I think we are approaching some sort of normality here, said Mal Polley, chief investment officer, Stewart Capital Advisors. I think chargeoffs will still be high, but it's definitely stabilized.
Bank of America posted a quarterly loss of $5.2 billion, or 60 cents per share, compared with a year-earlier loss of $2.4 billion, or 48 cents a share. Analysts' average forecast was a loss of 52 cents per share, according to Thomson Reuters I/B/E/S.
But the bank got a boost from its controversial Merrill Lynch acquisition, which helped cost Ken Lewis his job as chief executive amid an uproar over the decision to proceed with the deal despite mounting trading losses at the investment bank.
Net income in Bank of America's global markets unit was $1.2 billion, compared with a net loss of $3.7 billion a year earlier. The bank cited a more favorable trading environment and the addition of Merrill.
The Merrill acquisition also bolstered the global wealth and investment management unit, where net income more than doubled to $1.3 billion.
Acquisitions also helped at Wells Fargo
Wells Fargo bought Wachovia Corp at the end of 2008, almost doubling Wells' size and giving it a nationwide footprint.
Wells Chief Financial Officer Howard Atkins said losses from Wachovia are tracking better than originally estimated at the time of the merger.

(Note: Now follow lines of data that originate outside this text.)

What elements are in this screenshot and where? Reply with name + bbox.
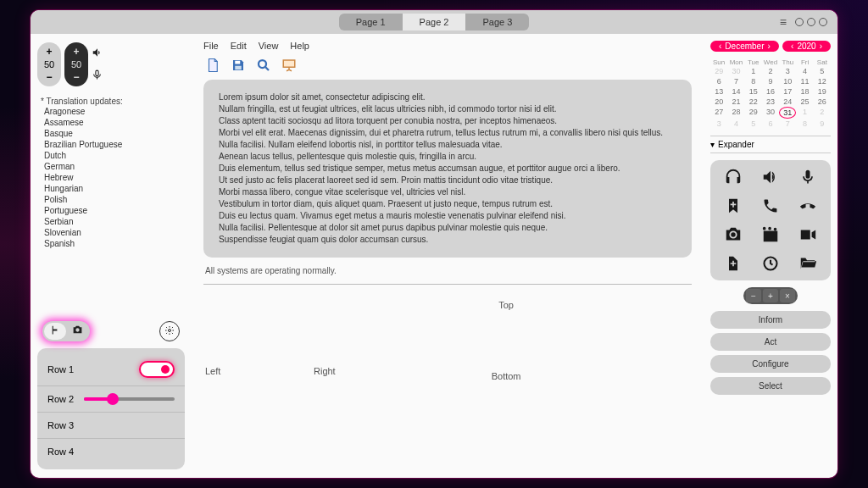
act-button[interactable]: Act [710,333,831,351]
list-item[interactable]: Slovenian [41,227,181,238]
close-icon[interactable] [819,18,827,26]
list-item[interactable]: Basque [41,128,181,139]
new-file-icon[interactable] [723,255,743,272]
volume-icon[interactable] [92,47,103,61]
mini-close[interactable]: × [780,289,795,302]
calendar-header: ‹December› ‹2020› [710,41,831,52]
presentation-icon[interactable] [280,56,298,75]
menu-file[interactable]: File [203,41,219,51]
video-icon[interactable] [798,226,818,243]
row-4[interactable]: Row 4 [37,439,185,464]
separator [203,284,692,285]
rows-panel: Row 1 Row 2 Row 3 Row 4 [37,348,185,469]
list-item[interactable]: Portuguese [41,205,181,216]
toolbar [203,56,692,75]
month-selector[interactable]: ‹December› [710,41,779,52]
tab-page1[interactable]: Page 1 [339,14,403,30]
speaker-icon[interactable] [760,169,781,186]
search-icon[interactable] [254,56,273,75]
headphones-icon[interactable] [723,169,743,186]
list-item[interactable]: German [41,161,181,172]
settings-button[interactable] [159,321,180,341]
text-block: Lorem ipsum dolor sit amet, consectetur … [203,80,692,258]
spinner-light-minus[interactable]: − [40,69,58,85]
spinner-dark: + − [64,42,88,86]
spinner-dark-input[interactable] [66,59,86,69]
row-2-label: Row 2 [47,394,74,404]
tab-page3[interactable]: Page 3 [465,14,529,30]
list-item[interactable]: Dutch [41,150,181,161]
row-3-label: Row 3 [47,420,74,430]
hangup-icon[interactable] [798,197,818,214]
mic-icon[interactable] [92,69,103,83]
spinner-light-plus[interactable]: + [40,44,58,59]
menu-edit[interactable]: Edit [231,41,247,51]
phone-icon[interactable] [760,197,781,214]
chevron-right-icon[interactable]: › [767,42,770,51]
bookmark-icon[interactable] [723,197,743,214]
window-controls [795,18,827,26]
mini-buttons: − + × [710,287,831,304]
translation-list[interactable]: * Translation updates: AragoneseAssamese… [37,93,185,314]
list-item[interactable]: Polish [41,194,181,205]
calendar-grid[interactable]: SunMonTueWedThuFriSat2930123456789101112… [710,58,831,129]
chevron-right-icon[interactable]: › [820,42,822,51]
open-folder-icon[interactable] [798,255,818,272]
list-item[interactable]: Hungarian [41,183,181,194]
spinner-light: + − [37,42,61,86]
camera-icon[interactable] [723,226,743,243]
microphone-icon[interactable] [798,169,818,186]
list-header: * Translation updates: [41,97,181,106]
mini-minus[interactable]: − [746,289,761,302]
row-1-switch[interactable] [139,361,175,378]
status-text: All systems are operating normally. [203,263,692,279]
middle-column: File Edit View Help Lorem ipsum dolor si… [192,34,704,478]
chevron-left-icon[interactable]: ‹ [719,42,721,51]
save-icon[interactable] [229,56,248,75]
spinner-dark-minus[interactable]: − [67,69,86,85]
inform-button[interactable]: Inform [710,311,831,329]
action-buttons: Inform Act Configure Select [710,311,831,395]
maximize-icon[interactable] [807,18,815,26]
film-icon[interactable] [760,226,781,243]
list-item[interactable]: Spanish [41,238,181,249]
row-1[interactable]: Row 1 [37,353,185,386]
menu-view[interactable]: View [259,41,279,51]
tab-page2[interactable]: Page 2 [403,14,466,30]
row-4-label: Row 4 [47,446,74,457]
compass-bottom: Bottom [492,371,521,381]
list-item[interactable]: Serbian [41,216,181,227]
menubar: File Edit View Help [203,41,692,51]
svg-point-1 [169,330,171,332]
spinner-row: + − + − [37,42,185,86]
right-column: ‹December› ‹2020› SunMonTueWedThuFriSat2… [704,34,837,478]
list-item[interactable]: Assamese [41,117,181,128]
row-2[interactable]: Row 2 [37,386,185,413]
list-item[interactable]: Brazilian Portuguese [41,139,181,150]
mini-plus[interactable]: + [763,289,778,302]
svg-rect-0 [96,70,98,76]
configure-button[interactable]: Configure [710,355,831,373]
spinner-dark-plus[interactable]: + [67,44,86,59]
compass-panel: Top Bottom Left Right [203,290,692,471]
select-button[interactable]: Select [710,377,831,395]
flag-mode-button[interactable] [44,323,66,340]
camera-mode-button[interactable] [66,323,88,340]
clock-icon[interactable] [760,255,781,272]
minimize-icon[interactable] [795,18,804,26]
menu-icon[interactable]: ≡ [780,15,787,29]
menu-help[interactable]: Help [290,41,309,51]
list-item[interactable]: Hebrew [41,172,181,183]
spinner-light-input[interactable] [39,59,59,69]
left-column: + − + − * Translation updates: Aragonese… [31,34,192,478]
mode-toggle [42,321,90,341]
new-doc-icon[interactable] [203,56,222,75]
chevron-left-icon[interactable]: ‹ [791,42,793,51]
titlebar: Page 1 Page 2 Page 3 ≡ [31,10,837,34]
row-2-slider[interactable] [84,397,175,401]
expander-header[interactable]: ▾Expander [710,136,831,153]
list-item[interactable]: Aragonese [41,106,181,117]
row-3[interactable]: Row 3 [37,413,185,439]
row-1-label: Row 1 [47,364,74,374]
year-selector[interactable]: ‹2020› [782,41,831,52]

Its loan growth was largely due to several acquisitions since late 2008. In November of that year it bought the banking operations of failed California lenders Downey Financial and PFF Bancorp. Both deals were backed by banking regulator the Federal Deposit Insurance Corp. In October 2009 it acquired the banking subsidiaries of Illinois-based FBOP Corp.
Bank of America's quarterly revenue jumped 59 percent to $25.4 billion, primarily due to the addition of Merrill Lynch.
For the full year 2009, it posted net income of $6.3 billion, compared with $4 billion in 2008 during the height of the financial crisis.
In early December, Charlotte, North Carolina-based Bank of America repaid $45 billion in Troubled Asset Relief Program funds, leading a wave of bailout repayments by the country's biggest banks.
Wells Fargo repaid a $25 billion bailout it received under the Troubled Asset Relief Program, and U.S. Bancorp repaid TARP funds earlier last year.
Bank of America shares were up 0.4 pct in late-morning trade, Wells Fargo was down 1.1 pct, and U.S. Bancorp rose 2.6 pct.